Try it: No pictures belong in the copy. Restate the rest of the data exactly.

Records for the task:
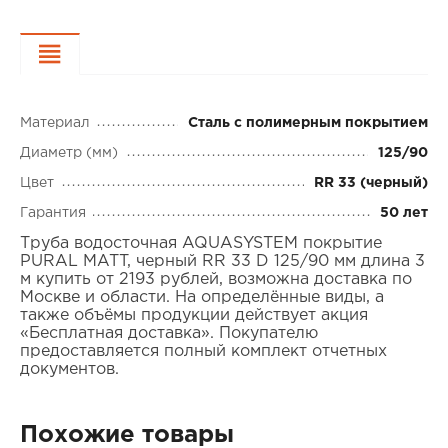
Характеристики
Материал
Сталь с полимерным покрытием
Диаметр (мм)
125/90
Цвет
RR 33 (черный)
Гарантия
50 лет
Труба водосточная AQUASYSTEM покрытие
PURAL MATT, черный RR 33 D 125/90 мм длина 3
м купить от 2193 рублей, возможна доставка по
Москве и области. На определённые виды, а
также объёмы продукции действует акция
«Бесплатная доставка». Покупателю
предоставляется полный комплект отчетных
документов.
Похожие товары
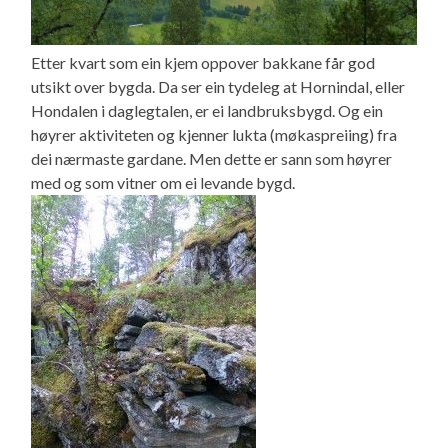
Etter kvart som ein kjem oppover bakkane får god
utsikt over bygda. Da ser ein tydeleg at Hornindal, eller
Hondalen i daglegtalen, er ei landbruksbygd. Og ein
høyrer aktiviteten og kjenner lukta (møkaspreiing) fra
dei nærmaste gardane. Men dette er sann som høyrer
med og som vitner om ei levande bygd.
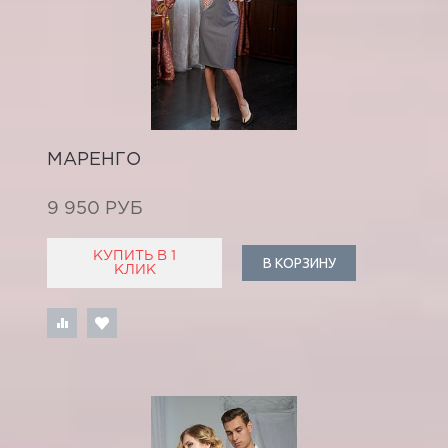
МАРЕНГО
9 950 РУБ
КУПИТЬ В 1
В КОРЗИНУ
КЛИК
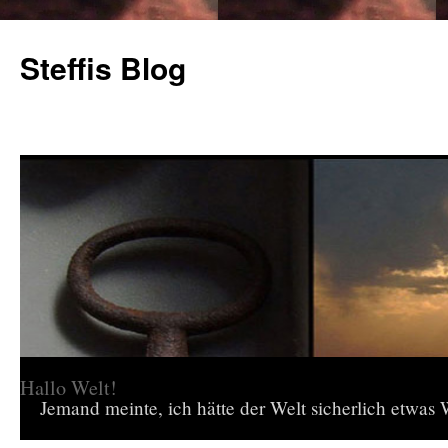
Steffis Blog
Hallo Welt!
Jemand meinte, ich hätte der Welt sicherlich etwas W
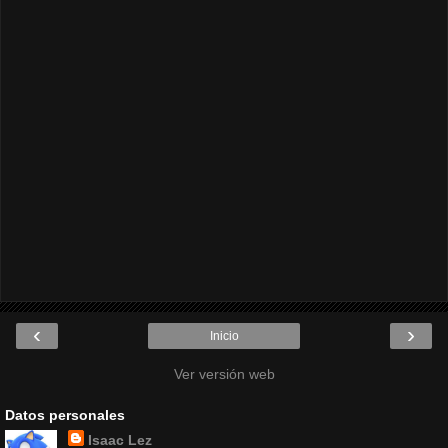
‹
›
Inicio
Ver versión web
Datos personales
Isaac Lez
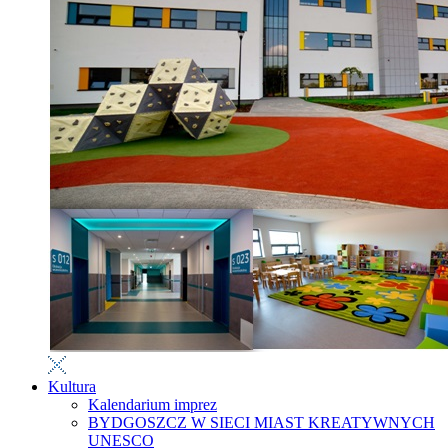
Kultura
Kalendarium imprez
BYDGOSZCZ W SIECI MIAST KREATYWNYCH
UNESCO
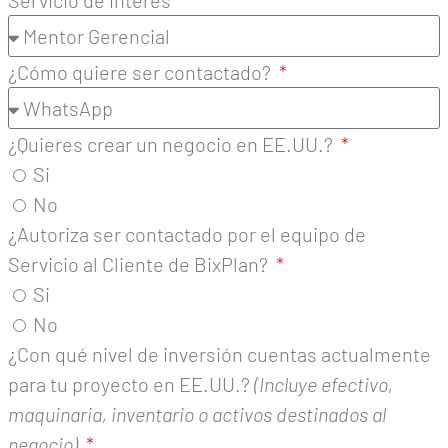
¿Cómo quiere ser contactado?
¿Quieres crear un negocio en EE.UU.?
Si
No
¿Autoriza ser contactado por el equipo de
Servicio al Cliente de BixPlan?
Si
No
¿Con qué nivel de inversión cuentas actualmente
para tu proyecto en EE.UU.?
(Incluye efectivo,
maquinaria, inventario o activos destinados al
negocio)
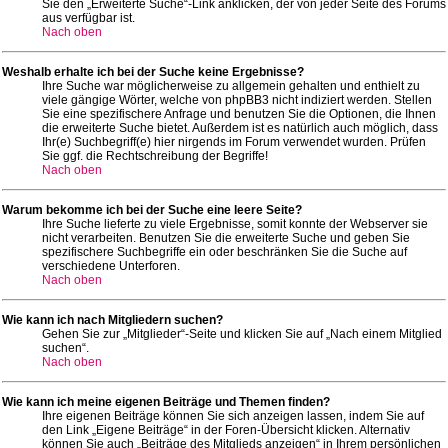
Sie den „Erweiterte Suche“-Link anklicken, der von jeder Seite des Forums
aus verfügbar ist.
Nach oben
Weshalb erhalte ich bei der Suche keine Ergebnisse?
Ihre Suche war möglicherweise zu allgemein gehalten und enthielt zu
viele gängige Wörter, welche von phpBB3 nicht indiziert werden. Stellen
Sie eine spezifischere Anfrage und benutzen Sie die Optionen, die Ihnen
die erweiterte Suche bietet. Außerdem ist es natürlich auch möglich, dass
Ihr(e) Suchbegriff(e) hier nirgends im Forum verwendet wurden. Prüfen
Sie ggf. die Rechtschreibung der Begriffe!
Nach oben
Warum bekomme ich bei der Suche eine leere Seite?
Ihre Suche lieferte zu viele Ergebnisse, somit konnte der Webserver sie
nicht verarbeiten. Benutzen Sie die erweiterte Suche und geben Sie
spezifischere Suchbegriffe ein oder beschränken Sie die Suche auf
verschiedene Unterforen.
Nach oben
Wie kann ich nach Mitgliedern suchen?
Gehen Sie zur „Mitglieder“-Seite und klicken Sie auf „Nach einem Mitglied
suchen“.
Nach oben
Wie kann ich meine eigenen Beiträge und Themen finden?
Ihre eigenen Beiträge können Sie sich anzeigen lassen, indem Sie auf
den Link „Eigene Beiträge“ in der Foren-Übersicht klicken. Alternativ
können Sie auch „Beiträge des Mitglieds anzeigen“ in Ihrem persönlichen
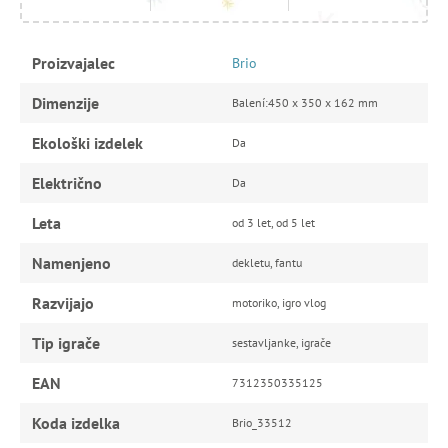
Proizvajalec
Brio
Dimenzije
Balení:450 x 350 x 162 mm
Ekološki izdelek
Da
Električno
Da
Leta
od 3 let, od 5 let
Namenjeno
dekletu, fantu
Razvijajo
motoriko, igro vlog
Tip igrače
sestavljanke, igrače
EAN
7312350335125
Koda izdelka
Brio_33512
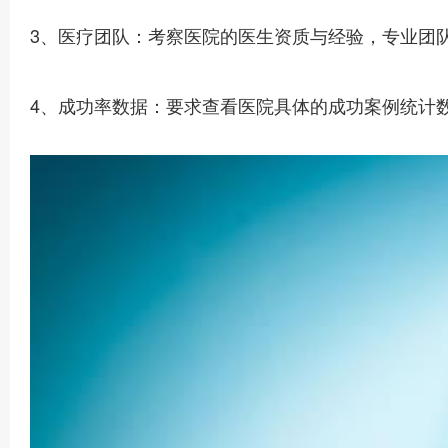
3、医疗团队：考察医院的医生资质与经验，专业团
4、成功率数据：要求查看医院具体的成功案例统计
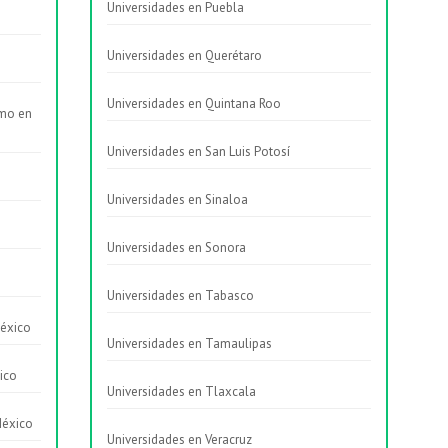
Universidades en Puebla
Universidades en Querétaro
Universidades en Quintana Roo
smo en
Universidades en San Luis Potosí
Universidades en Sinaloa
Universidades en Sonora
Universidades en Tabasco
México
Universidades en Tamaulipas
ico
Universidades en Tlaxcala
México
Universidades en Veracruz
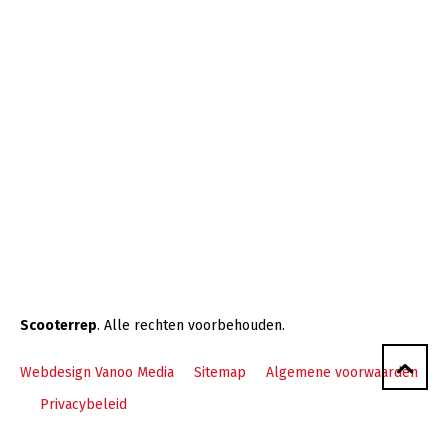
Scooterrep
. Alle rechten voorbehouden.
Webdesign Vanoo Media
Sitemap
Algemene voorwaarden
Privacybeleid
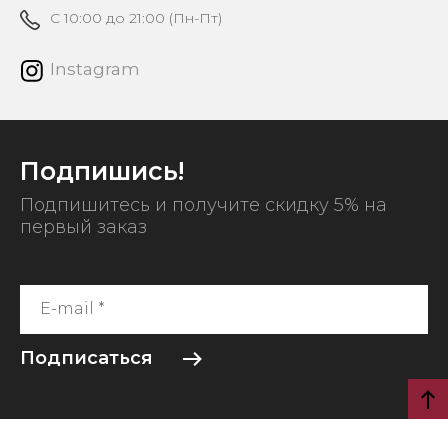
C 10:00 до 21:00 (Пн-Пт)
Instagram
Подпишись!
Подпишитесь и получите скидку 5% на
первый заказ
Подписаться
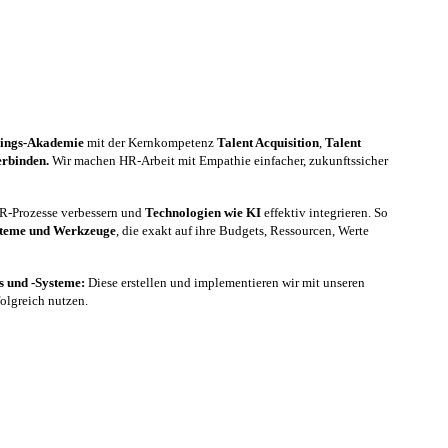
nings-Akademie
mit der Kernkompetenz
Talent Acquisition
,
Talent
erbinden.
Wir machen HR-Arbeit mit Empathie einfacher, zukunftssicher
 HR-Prozesse verbessern und
Technologien wie KI
effektiv integrieren. So
steme und Werkzeuge
, die exakt auf ihre Budgets, Ressourcen, Werte
es und -Systeme:
Diese erstellen und implementieren wir mit unseren
folgreich nutzen.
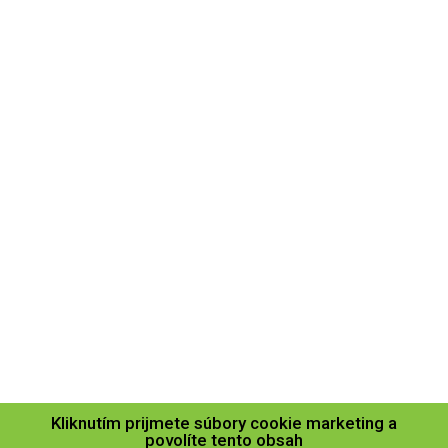
Kliknutím prijmete súbory cookie marketing a
povolíte tento obsah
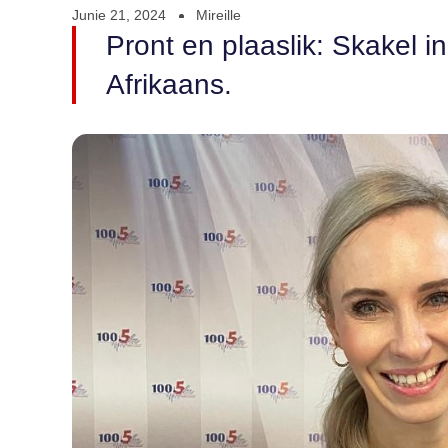
Junie 21, 2024
Mireille
Pront en plaaslik: Skakel i
Afrikaans.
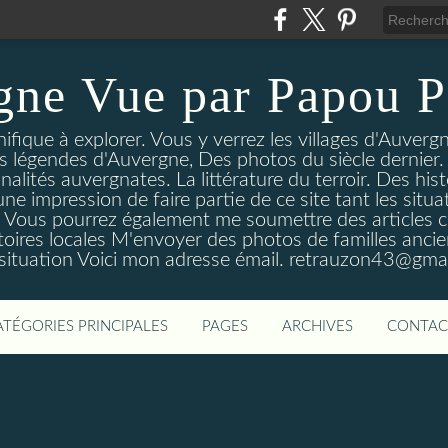
gne Vue par Papou P
ique à explorer. Vous y verrez les villages d'Auvergne
es légendes d'Auvergne, Des photos du siècle dernier. 
nalités auvergnates. La littérature du terroir. Des his
une impression de faire partie de ce site tant les si
 Vous pourrez également me soumettre des articles c
oires locales M'envoyer des photos de familles ancien
 situation Voici mon adresse émail. retrauzon43@gma
ATÉGORIES PRINCIPALES
PAGES
ARCHIVES
CONTAC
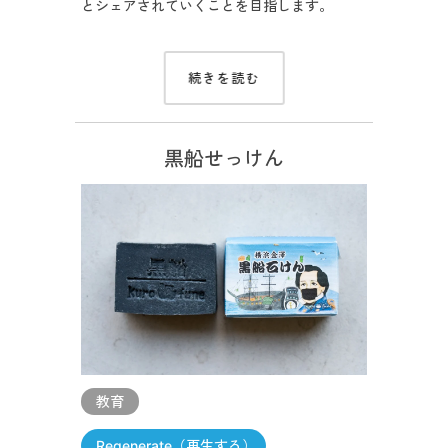
とシェアされていくことを目指します。
続きを読む
黒船せっけん
教育
Regenerate（再生する）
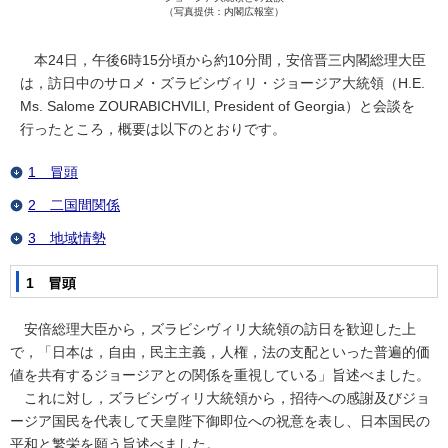
（写真提供：内閣広報室）
本24日，午後6時15分頃から約10分間，安倍晋三内閣総理大臣
は，訪日中のサロメ・ズラビシヴィリ・ジョージア大統領（H.E.
Ms. Salome ZOURABICHVILI, President of Georgia）と会談を
行ったところ，概要は以下のとおりです。
1 冒頭
2 二国間関係
3 地域情勢
1 冒頭
安倍総理大臣から，ズラビシヴィリ大統領の訪日を歓迎した上
で，「日本は，自由，民主主義，人権，法の支配といった普遍的価
値を共有するジョージアとの関係を重視している」旨述べました。
これに対し，ズラビシヴィリ大統領から，招待への感謝及びジョ
ージア国民を代表して天皇陛下御即位への祝意を表し、日本国民の
平和と繁栄を願う旨述べました。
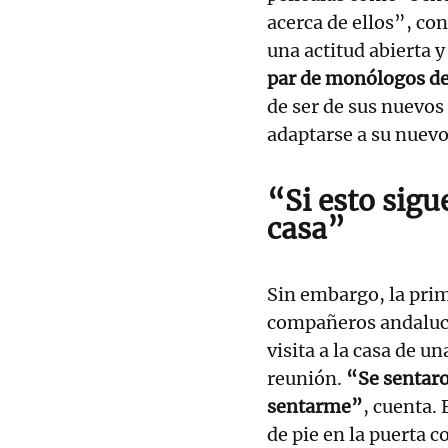
acerca de ellos”, co
una actitud abierta y
par de monólogos de
de ser de sus nuevos
adaptarse a su nuevo
“Si esto sigu
casa”
Sin embargo, la prim
compañeros andaluces
visita a la casa de 
reunión.
“Se sentaron
sentarme”
, cuenta. 
de pie en la puerta c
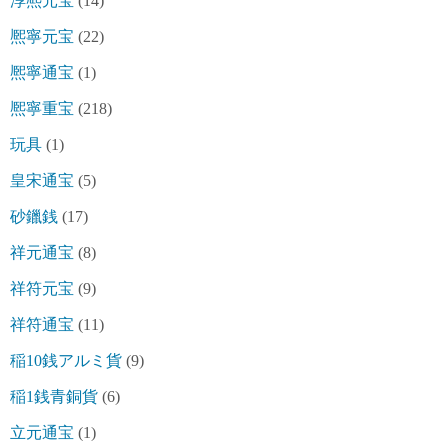
淳熈元宝
(14)
熈寧元宝
(22)
熈寧通宝
(1)
熈寧重宝
(218)
玩具
(1)
皇宋通宝
(5)
砂鑞銭
(17)
祥元通宝
(8)
祥符元宝
(9)
祥符通宝
(11)
稲10銭アルミ貨
(9)
稲1銭青銅貨
(6)
立元通宝
(1)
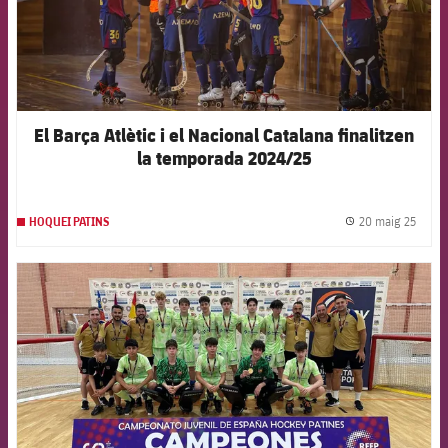
El Barça Atlètic i el Nacional Catalana finalitzen
la temporada 2024/25
20 maig 25
HOQUEI PATINS
label.
FCB Barcelona badge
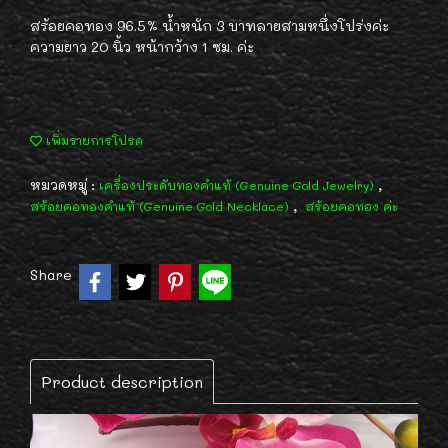
สร้อยคอทอง 96.5% น้ำหนัก 3 บาทลายสามหนึ่งโปร่งค่ะ
ความยาว 20 นิ้ว หน้ากว้าง 1 ซม. ค่ะ
เพิ่มรายการโปรด
หมวดหมู่ :
,
เครื่องประดับทองคำแท้ (Genuine Gold Jewelry)
,
สร้อยคอทองคำแท้ (Genuine Gold Necklace)
สร้อยคอทอง ค่ะ
Share
Product description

Response area:
Характеристики
Материал
Сталь с полимерным покрытием
Диаметр (мм)
125/90
Цвет
RR 33 (черный)
Гарантия
50 лет
Труба водосточная AQUASYSTEM покрытие
PURAL MATT, черный RR 33 D 125/90 мм длина 3
м купить от 2193 рублей, возможна доставка по
Москве и области. На определённые виды, а
также объёмы продукции действует акция
«Бесплатная доставка». Покупателю
предоставляется полный комплект отчетных
документов.
Похожие товары
Etter kvart som ein kjem oppover bakkane får god
utsikt over bygda. Da ser ein tydeleg at Hornindal, eller
Hondalen i daglegtalen, er ei landbruksbygd. Og ein
høyrer aktiviteten og kjenner lukta (møkaspreiing) fra
dei nærmaste gardane. Men dette er sann som høyrer
med og som vitner om ei levande bygd.
МАРЕНГО
9 950 РУБ
КУПИТЬ В 1
В КОРЗИНУ
КЛИК
Steffis Blog
Hallo Welt!
Jemand meinte, ich hätte der Welt sicherlich etwas W
‹
›
Inicio
Ver versión web
Datos personales
Isaac Lez
Kultura
Kalendarium imprez
BYDGOSZCZ W SIECI MIAST KREATYWNYCH
UNESCO
¿Cómo quiere ser contactado?
¿Quieres crear un negocio en EE.UU.?
Si
No
¿Autoriza ser contactado por el equipo de
Servicio al Cliente de BixPlan?
Si
No
¿Con qué nivel de inversión cuentas actualmente
para tu proyecto en EE.UU.?
(Incluye efectivo,
maquinaria, inventario o activos destinados al
negocio)
Sie den „Erweiterte Suche“-Link anklicken, der von jeder Seite des Forums
aus verfügbar ist.
Nach oben
Weshalb erhalte ich bei der Suche keine Ergebnisse?
Ihre Suche war möglicherweise zu allgemein gehalten und enthielt zu
viele gängige Wörter, welche von phpBB3 nicht indiziert werden. Stellen
Sie eine spezifischere Anfrage und benutzen Sie die Optionen, die Ihnen
die erweiterte Suche bietet. Außerdem ist es natürlich auch möglich, dass
Ihr(e) Suchbegriff(e) hier nirgends im Forum verwendet wurden. Prüfen
Sie ggf. die Rechtschreibung der Begriffe!
Nach oben
Warum bekomme ich bei der Suche eine leere Seite?
Ihre Suche lieferte zu viele Ergebnisse, somit konnte der Webserver sie
nicht verarbeiten. Benutzen Sie die erweiterte Suche und geben Sie
spezifischere Suchbegriffe ein oder beschränken Sie die Suche auf
verschiedene Unterforen.
Nach oben
Wie kann ich nach Mitgliedern suchen?
Gehen Sie zur „Mitglieder“-Seite und klicken Sie auf „Nach einem Mitglied
suchen“.
Nach oben
Wie kann ich meine eigenen Beiträge und Themen finden?
Ihre eigenen Beiträge können Sie sich anzeigen lassen, indem Sie auf
den Link „Eigene Beiträge“ in der Foren-Übersicht klicken. Alternativ
können Sie auch „Beiträge des Mitglieds anzeigen“ in Ihrem persönlichen
Proizvajalec
Brio
Dimenzije
Balení:450 x 350 x 162 mm
Ekološki izdelek
Da
Električno
Da
Leta
od 3 let, od 5 let
Namenjeno
dekletu, fantu
Razvijajo
motoriko, igro vlog
Tip igrače
sestavljanke, igrače
EAN
7312350335125
Koda izdelka
Brio_33512
3、医疗团队：考察医院的医生资质与经验，专业团
4、成功率数据：要求查看医院具体的成功案例统计
Universidades en Puebla
Universidades en Querétaro
Universidades en Quintana Roo
smo en
Universidades en San Luis Potosí
Universidades en Sinaloa
Universidades en Sonora
Universidades en Tabasco
México
Universidades en Tamaulipas
ico
Universidades en Tlaxcala
México
Universidades en Veracruz
Scooterrep
. Alle rechten voorbehouden.
Webdesign Vanoo Media
Sitemap
Algemene voorwaarden
Privacybeleid
C 10:00 до 21:00 (Пн-Пт)
Instagram
Подпишись!
Подпишитесь и получите скидку 5% на
первый заказ
Подписаться
nings-Akademie
mit der Kernkompetenz
Talent Acquisition
,
Talent
erbinden.
Wir machen HR-Arbeit mit Empathie einfacher, zukunftssicher
 HR-Prozesse verbessern und
Technologien wie KI
effektiv integrieren. So
steme und Werkzeuge
, die exakt auf ihre Budgets, Ressourcen, Werte
es und -Systeme:
Diese erstellen und implementieren wir mit unseren
folgreich nutzen.
Kliknutím prijmete súbory cookie marketing a
povolíte tento obsah
Junie 21, 2024
Mireille
Pront en plaaslik: Skakel i
Afrikaans.
gne Vue par Papou P
ique à explorer. Vous y verrez les villages d'Auvergne
es légendes d'Auvergne, Des photos du siècle dernier. 
nalités auvergnates. La littérature du terroir. Des his
une impression de faire partie de ce site tant les si
 Vous pourrez également me soumettre des articles c
oires locales M'envoyer des photos de familles ancien
 situation Voici mon adresse émail. retrauzon43@gma
ATÉGORIES PRINCIPALES
PAGES
ARCHIVES
CONTAC
とシェアされていくことを目指します。
続きを読む
黒船せっけん
教育
Regenerate（再生する）
（写真提供：内閣広報室）
本24日，午後6時15分頃から約10分間，安倍晋三内閣総理大臣
は，訪日中のサロメ・ズラビシヴィリ・ジョージア大統領（H.E.
Ms. Salome ZOURABICHVILI, President of Georgia）と会談を
行ったところ，概要は以下のとおりです。
1 冒頭
2 二国間関係
3 地域情勢
1 冒頭
安倍総理大臣から，ズラビシヴィリ大統領の訪日を歓迎した上
で，「日本は，自由，民主主義，人権，法の支配といった普遍的価
値を共有するジョージアとの関係を重視している」旨述べました。
これに対し，ズラビシヴィリ大統領から，招待への感謝及びジョ
ージア国民を代表して天皇陛下御即位への祝意を表し、日本国民の
平和と繁栄を願う旨述べました。
acerca de ellos”, co
una actitud abierta y
par de monólogos de
de ser de sus nuevos
adaptarse a su nuevo
“Si esto sigu
casa”
Sin embargo, la prim
compañeros andaluces
visita a la casa de 
reunión.
“Se sentaron
sentarme”
, cuenta. 
de pie en la puerta c
淳熈元宝
(14)
熈寧元宝
(22)
熈寧通宝
(1)
熈寧重宝
(218)
玩具
(1)
皇宋通宝
(5)
砂鑞銭
(17)
祥元通宝
(8)
祥符元宝
(9)
祥符通宝
(11)
稲10銭アルミ貨
(9)
稲1銭青銅貨
(6)
立元通宝
(1)
El Barça Atlètic i el Nacional Catalana finalitzen
la temporada 2024/25
20 maig 25
HOQUEI PATINS
label.
FCB Barcelona badge
สร้อยคอทอง 96.5% น้ำหนัก 3 บาทลายสามหนึ่งโปร่งค่ะ
ความยาว 20 นิ้ว หน้ากว้าง 1 ซม. ค่ะ
เพิ่มรายการโปรด
หมวดหมู่ :
,
เครื่องประดับทองคำแท้ (Genuine Gold Jewelry)
,
สร้อยคอทองคำแท้ (Genuine Gold Necklace)
สร้อยคอทอง ค่ะ
Share
Product description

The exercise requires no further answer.